> What the task requires
With images excluded, write out each entry below exactly as given.

> Material for this exercise
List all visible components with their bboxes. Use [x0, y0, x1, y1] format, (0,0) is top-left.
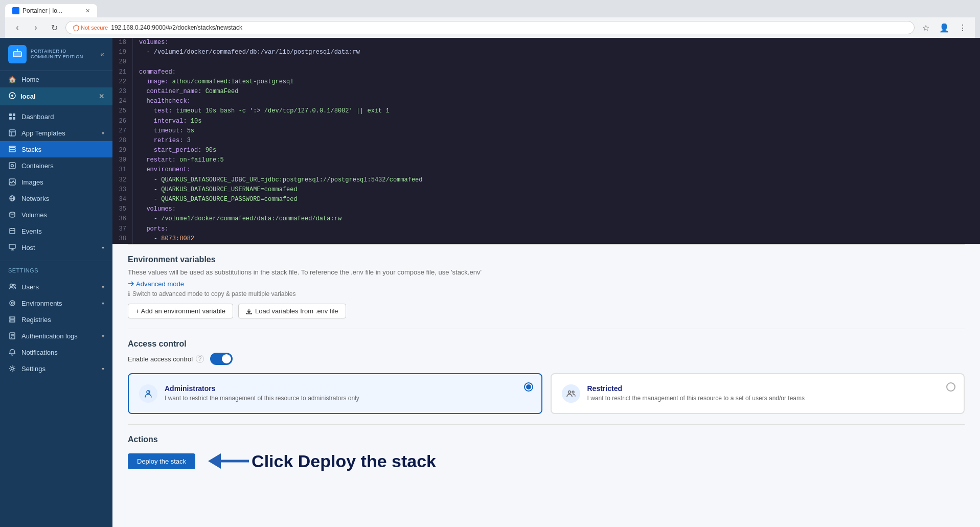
code-line-18: 18volumes:: [112, 38, 980, 48]
code-line-37: 37 ports:: [112, 224, 980, 234]
svg-rect-15: [9, 163, 15, 169]
svg-rect-9: [9, 130, 15, 136]
sidebar-item-home[interactable]: 🏠 Home: [0, 71, 112, 87]
main-content: 18volumes: 19 - /volume1/docker/commafee…: [112, 38, 980, 527]
sidebar-item-app-templates[interactable]: App Templates ▾: [0, 125, 112, 141]
sidebar-collapse-btn[interactable]: «: [100, 50, 104, 58]
environments-label: Environments: [21, 300, 97, 307]
sidebar-item-notifications[interactable]: Notifications: [0, 344, 112, 360]
users-icon: [8, 283, 16, 291]
svg-rect-13: [9, 148, 15, 149]
volumes-icon: [8, 211, 16, 219]
notifications-icon: [8, 348, 16, 356]
actions-section: Actions Deploy the stack Click Deplo: [112, 425, 980, 489]
forward-button[interactable]: ›: [29, 20, 43, 35]
users-chevron: ▾: [102, 284, 104, 290]
env-close-btn[interactable]: ✕: [99, 93, 104, 100]
code-line-33: 33 - QUARKUS_DATASOURCE_USERNAME=commafe…: [112, 185, 980, 195]
sidebar-item-containers[interactable]: Containers: [0, 157, 112, 174]
settings-icon: [8, 364, 16, 373]
code-line-32: 32 - QUARKUS_DATASOURCE_JDBC_URL=jdbc:po…: [112, 175, 980, 185]
host-label: Host: [21, 244, 97, 251]
events-label: Events: [21, 227, 104, 235]
load-env-file-button[interactable]: Load variables from .env file: [238, 304, 346, 318]
sidebar-item-stacks[interactable]: Stacks: [0, 141, 112, 157]
bookmark-button[interactable]: ☆: [919, 20, 933, 35]
svg-rect-8: [13, 117, 15, 120]
tab-close-btn[interactable]: ✕: [85, 8, 90, 14]
restricted-card-icon: [562, 384, 580, 403]
code-line-36: 36 - /volume1/docker/commafeed/data:/com…: [112, 214, 980, 224]
deploy-stack-button[interactable]: Deploy the stack: [128, 453, 195, 469]
profile-button[interactable]: 👤: [937, 20, 951, 35]
app-templates-label: App Templates: [21, 129, 97, 137]
svg-point-32: [11, 302, 13, 304]
env-buttons: + Add an environment variable Load varia…: [128, 304, 965, 318]
sidebar-item-images[interactable]: Images: [0, 174, 112, 190]
deploy-annotation: Click Deploy the stack: [206, 448, 436, 474]
env-icon: [8, 91, 16, 101]
sidebar-settings-nav: Users ▾ Environments ▾ Registries: [0, 276, 112, 380]
environments-chevron: ▾: [102, 301, 104, 306]
admin-access-card[interactable]: Administrators I want to restrict the ma…: [128, 373, 542, 414]
containers-label: Containers: [21, 162, 104, 170]
code-line-23: 23 container_name: CommaFeed: [112, 87, 980, 97]
admin-card-title: Administrators: [165, 384, 359, 393]
sidebar-item-users[interactable]: Users ▾: [0, 279, 112, 295]
dashboard-label: Dashboard: [21, 113, 104, 121]
sidebar-item-registries[interactable]: Registries: [0, 311, 112, 328]
restricted-access-card[interactable]: Restricted I want to restrict the manage…: [551, 373, 965, 414]
sidebar-item-networks[interactable]: Networks: [0, 190, 112, 207]
code-line-35: 35 volumes:: [112, 204, 980, 214]
admin-card-content: Administrators I want to restrict the ma…: [165, 384, 359, 402]
enable-access-toggle[interactable]: [210, 353, 233, 365]
env-vars-hint: ℹ Switch to advanced mode to copy & past…: [128, 290, 965, 297]
svg-point-21: [10, 212, 15, 214]
browser-chrome: Portainer | lo... ✕ ‹ › ↻ Not secure 192…: [0, 0, 980, 38]
refresh-button[interactable]: ↻: [47, 20, 61, 35]
restricted-card-radio[interactable]: [946, 382, 955, 392]
sidebar-item-volumes[interactable]: Volumes: [0, 207, 112, 223]
restricted-card-content: Restricted I want to restrict the manage…: [587, 384, 805, 402]
host-chevron: ▾: [102, 245, 104, 250]
address-bar[interactable]: Not secure 192.168.0.240:9000/#/2/docker…: [65, 21, 915, 34]
code-editor[interactable]: 18volumes: 19 - /volume1/docker/commafee…: [112, 38, 980, 244]
sidebar-item-events[interactable]: Events: [0, 223, 112, 239]
registries-label: Registries: [21, 316, 104, 324]
templates-icon: [8, 129, 16, 137]
settings-chevron: ▾: [102, 366, 104, 372]
admin-card-radio[interactable]: [524, 382, 533, 392]
toggle-label: Enable access control ?: [128, 355, 204, 363]
auth-logs-label: Authentication logs: [21, 332, 97, 340]
svg-point-41: [568, 391, 571, 394]
menu-button[interactable]: ⋮: [955, 20, 970, 35]
svg-rect-0: [13, 52, 21, 57]
portainer-logo-icon: [8, 45, 27, 63]
code-line-21: 21commafeed:: [112, 67, 980, 77]
users-label: Users: [21, 283, 97, 291]
code-line-24: 24 healthcheck:: [112, 97, 980, 106]
add-env-var-button[interactable]: + Add an environment variable: [128, 304, 233, 318]
sidebar: portainer.io COMMUNITY EDITION « 🏠 Home …: [0, 38, 112, 527]
sidebar-item-environments[interactable]: Environments ▾: [0, 295, 112, 311]
svg-point-29: [10, 284, 13, 287]
networks-icon: [8, 194, 16, 202]
settings-section-label: Settings: [0, 263, 112, 276]
browser-tab[interactable]: Portainer | lo... ✕: [5, 4, 97, 17]
sidebar-item-dashboard[interactable]: Dashboard: [0, 108, 112, 125]
auth-logs-icon: [8, 332, 16, 340]
restricted-card-desc: I want to restrict the management of thi…: [587, 395, 805, 402]
tab-favicon: [12, 7, 19, 14]
sidebar-item-host[interactable]: Host ▾: [0, 239, 112, 256]
code-line-38: 38 - 8073:8082: [112, 234, 980, 244]
back-button[interactable]: ‹: [10, 20, 25, 35]
code-line-29: 29 start_period: 90s: [112, 146, 980, 155]
advanced-mode-link[interactable]: Advanced mode: [128, 280, 184, 288]
sidebar-nav: Dashboard App Templates ▾ Stacks Con: [0, 105, 112, 259]
code-line-20: 20: [112, 57, 980, 67]
sidebar-item-auth-logs[interactable]: Authentication logs ▾: [0, 328, 112, 344]
env-vars-desc: These values will be used as substitutio…: [128, 268, 965, 276]
sidebar-item-settings[interactable]: Settings ▾: [0, 360, 112, 377]
auth-logs-chevron: ▾: [102, 333, 104, 339]
sidebar-env-header: local ✕: [0, 87, 112, 105]
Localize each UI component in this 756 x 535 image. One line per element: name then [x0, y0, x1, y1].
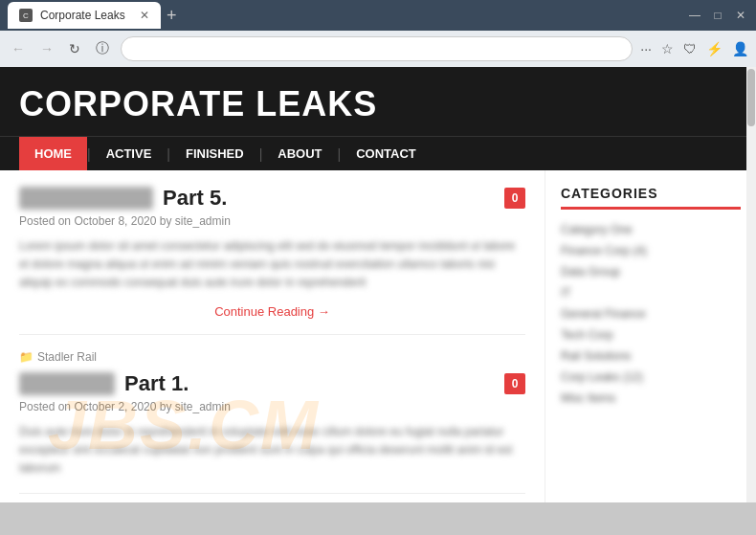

> Response to the task
List all visible components with their bboxes. Use [x0, y0, x1, y1] format, (0,0) is top-left.
code-line-18: 18volumes:: [112, 38, 980, 48]
code-line-37: 37 ports:: [112, 224, 980, 234]
svg-rect-15: [9, 163, 15, 169]
svg-rect-9: [9, 130, 15, 136]
sidebar-item-home[interactable]: 🏠 Home: [0, 71, 112, 87]
main-content: 18volumes: 19 - /volume1/docker/commafee…: [112, 38, 980, 527]
sidebar-item-app-templates[interactable]: App Templates ▾: [0, 125, 112, 141]
sidebar-collapse-btn[interactable]: «: [100, 50, 104, 58]
environments-label: Environments: [21, 300, 97, 307]
sidebar-item-notifications[interactable]: Notifications: [0, 344, 112, 360]
users-icon: [8, 283, 16, 291]
svg-rect-13: [9, 148, 15, 149]
volumes-icon: [8, 211, 16, 219]
notifications-icon: [8, 348, 16, 356]
actions-section: Actions Deploy the stack Click Deplo: [112, 425, 980, 489]
forward-button[interactable]: ›: [29, 20, 43, 35]
users-chevron: ▾: [102, 284, 104, 290]
env-close-btn[interactable]: ✕: [99, 93, 104, 100]
code-line-33: 33 - QUARKUS_DATASOURCE_USERNAME=commafe…: [112, 185, 980, 195]
sidebar-item-containers[interactable]: Containers: [0, 157, 112, 174]
settings-icon: [8, 364, 16, 373]
code-line-32: 32 - QUARKUS_DATASOURCE_JDBC_URL=jdbc:po…: [112, 175, 980, 185]
host-label: Host: [21, 244, 97, 251]
events-label: Events: [21, 227, 104, 235]
load-env-file-button[interactable]: Load variables from .env file: [238, 304, 346, 318]
sidebar-item-stacks[interactable]: Stacks: [0, 141, 112, 157]
bookmark-button[interactable]: ☆: [919, 20, 933, 35]
svg-rect-8: [13, 117, 15, 120]
tab-close-btn[interactable]: ✕: [85, 8, 90, 14]
restricted-card-icon: [562, 384, 580, 403]
code-line-36: 36 - /volume1/docker/commafeed/data:/com…: [112, 214, 980, 224]
deploy-stack-button[interactable]: Deploy the stack: [128, 453, 195, 469]
profile-button[interactable]: 👤: [937, 20, 951, 35]
app-templates-label: App Templates: [21, 129, 97, 137]
svg-point-32: [11, 302, 13, 304]
env-buttons: + Add an environment variable Load varia…: [128, 304, 965, 318]
sidebar-item-images[interactable]: Images: [0, 174, 112, 190]
deploy-annotation: Click Deploy the stack: [206, 448, 436, 474]
env-icon: [8, 91, 16, 101]
sidebar-settings-nav: Users ▾ Environments ▾ Registries: [0, 276, 112, 380]
environments-chevron: ▾: [102, 301, 104, 306]
admin-access-card[interactable]: Administrators I want to restrict the ma…: [128, 373, 542, 414]
containers-label: Containers: [21, 162, 104, 170]
code-line-23: 23 container_name: CommaFeed: [112, 87, 980, 97]
admin-card-title: Administrators: [165, 384, 359, 393]
sidebar-item-users[interactable]: Users ▾: [0, 279, 112, 295]
dashboard-label: Dashboard: [21, 113, 104, 121]
sidebar-item-registries[interactable]: Registries: [0, 311, 112, 328]
restricted-access-card[interactable]: Restricted I want to restrict the manage…: [551, 373, 965, 414]
sidebar-item-networks[interactable]: Networks: [0, 190, 112, 207]
code-line-35: 35 volumes:: [112, 204, 980, 214]
admin-card-content: Administrators I want to restrict the ma…: [165, 384, 359, 402]
enable-access-toggle[interactable]: [210, 353, 233, 365]
env-vars-hint: ℹ Switch to advanced mode to copy & past…: [128, 290, 965, 297]
svg-point-21: [10, 212, 15, 214]
browser-chrome: Portainer | lo... ✕ ‹ › ↻ Not secure 192…: [0, 0, 980, 38]
refresh-button[interactable]: ↻: [47, 20, 61, 35]
restricted-card-radio[interactable]: [946, 382, 955, 392]
sidebar-item-volumes[interactable]: Volumes: [0, 207, 112, 223]
restricted-card-content: Restricted I want to restrict the manage…: [587, 384, 805, 402]
host-chevron: ▾: [102, 245, 104, 250]
address-bar[interactable]: Not secure 192.168.0.240:9000/#/2/docker…: [65, 21, 915, 34]
code-editor[interactable]: 18volumes: 19 - /volume1/docker/commafee…: [112, 38, 980, 244]
sidebar-item-events[interactable]: Events: [0, 223, 112, 239]
registries-label: Registries: [21, 316, 104, 324]
templates-icon: [8, 129, 16, 137]
settings-chevron: ▾: [102, 366, 104, 372]
admin-card-radio[interactable]: [524, 382, 533, 392]
toggle-label: Enable access control ?: [128, 355, 204, 363]
auth-logs-label: Authentication logs: [21, 332, 97, 340]
svg-point-41: [568, 391, 571, 394]
menu-button[interactable]: ⋮: [955, 20, 970, 35]
svg-rect-0: [13, 52, 21, 57]
portainer-logo-icon: [8, 45, 27, 63]
code-line-21: 21commafeed:: [112, 67, 980, 77]
users-label: Users: [21, 283, 97, 291]
code-line-24: 24 healthcheck:: [112, 97, 980, 106]
add-env-var-button[interactable]: + Add an environment variable: [128, 304, 233, 318]
sidebar: portainer.io COMMUNITY EDITION « 🏠 Home …: [0, 38, 112, 527]
sidebar-item-environments[interactable]: Environments ▾: [0, 295, 112, 311]
svg-point-29: [10, 284, 13, 287]
networks-icon: [8, 194, 16, 202]
settings-section-label: Settings: [0, 263, 112, 276]
browser-tab[interactable]: Portainer | lo... ✕: [5, 4, 97, 17]
sidebar-item-dashboard[interactable]: Dashboard: [0, 108, 112, 125]
auth-logs-icon: [8, 332, 16, 340]
restricted-card-desc: I want to restrict the management of thi…: [587, 395, 805, 402]
tab-favicon: [12, 7, 19, 14]
sidebar-item-host[interactable]: Host ▾: [0, 239, 112, 256]
code-line-38: 38 - 8073:8082: [112, 234, 980, 244]
back-button[interactable]: ‹: [10, 20, 25, 35]
code-line-29: 29 start_period: 90s: [112, 146, 980, 155]
advanced-mode-link[interactable]: Advanced mode: [128, 280, 184, 288]
sidebar-nav: Dashboard App Templates ▾ Stacks Con: [0, 105, 112, 259]
code-line-20: 20: [112, 57, 980, 67]
sidebar-item-auth-logs[interactable]: Authentication logs ▾: [0, 328, 112, 344]
env-vars-desc: These values will be used as substitutio…: [128, 268, 965, 276]
sidebar-item-settings[interactable]: Settings ▾: [0, 360, 112, 377]
auth-logs-chevron: ▾: [102, 333, 104, 339]
sidebar-env-header: local ✕: [0, 87, 112, 105]
Localize each UI component in this 756 x 535 image. One line per element: name then [x0, y0, x1, y1].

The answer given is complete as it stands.